Why doesn't s receive the message from the worker after re-starting?

Besides, why am I getting this 'can only join a child process' error thrown? Does it has something to do with the problem?

Environment

  • Python: 3.8.0
  • GUnicorn: 20.1.0
  • OS: Ubuntu 18.04

Related Questions

In this question, a similar problem is presented, and the solution was to use "multiprocessing.manager.queue". However, this didn't solved the issue in my case.

Side Note

I already considered the following alternative designs:

  • Use HTTP/gRPC/... to share the data: The data that I need to share isn't serializable
  • Use threading.Thread instead of multiprocessing.Process for the data management process: The data management process initializes an object that will throw an error when it is forked, so I cannot initialize this object within the GUnicorn master process.

Solution

  • Gunicorn Issue #1621 somewhat answers my question. As far as I understand this short statement, this is because Gunicorn uses os.fork and not multiprocessing, so the utilities in multiprocessing apparently aren't guaranteed to work with Gunicorn.

    So, instead of directly using multiprocessing.Queue, I replicate the behavior of Queue with another IPC library. Internally, Queue is using a ForkingPickler to serialize the data and this serialized data can also be sent via other IPC libraries, such as ZeroMQ. So, I don't necessarily need the multiprocessing module for this. Unfortunately, directly replacing the Queues with corresponding zeromq code in the above code exhibits the same behavior than in the question.

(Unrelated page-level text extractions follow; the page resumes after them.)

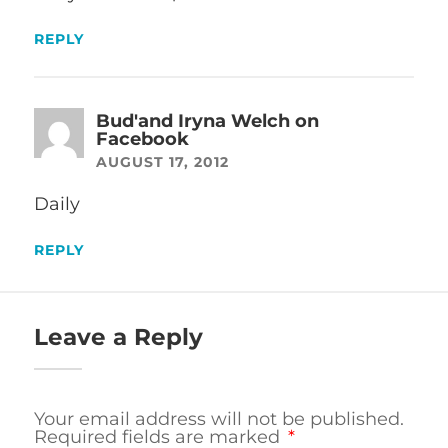
REPLY
Bud'and Iryna Welch on
Facebook
AUGUST 17, 2012
Daily
REPLY
Leave a Reply
Your email address will not be published.
Required fields are marked
*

    This problem can be eliminated by putting the complete multiprocessing related code into another script, so the service process s isn't a child process of Gunicorn anymore. This leads to the following code:

    config.py:

    import logging
    import os
    import pickle
    
    import zmq
    
    logging.basicConfig(level=logging.INFO)
    
    bind = "localhost:8080"
    workers = 1
    zmq_url = "tcp://127.0.0.1:5555"
    
    
    def post_fork(server, worker):
        logging.info("Connecting")
        context = zmq.Context()
        with context.socket(zmq.REQ) as socket:
            socket.connect(zmq_url)
            logging.info("Sending request")
            socket.send(pickle.dumps(os.getpid()))
            logging.info("Waiting for a response")
            other_pid = pickle.loads(socket.recv())
        logging.info("Got response from %d", other_pid)
    

    server.py:

    import logging
    import os
    import pickle
    
    import zmq
    
    
    def serve(url):
        context = zmq.Context()
        socket = context.socket(zmq.REP)
        socket.bind(url)
        while True:
            logging.info("Waiting for requests on %s", url)
            message = socket.recv()
            logging.info("Got a message from %d", pickle.loads(message))
            socket.send(pickle.dumps(os.getpid()))
    
    
    if __name__ == '__main__':
        logging.basicConfig(level=logging.INFO)
        serve("tcp://127.0.0.1:5555")
    

    The startup script looks somewhat like this:

    #!/usr/bin/env bash
    set -euo pipefail
    
    python server.py &
    gunicorn -c config.py app:app
    

    This worked reliably during my testing also for killed and restarting workers.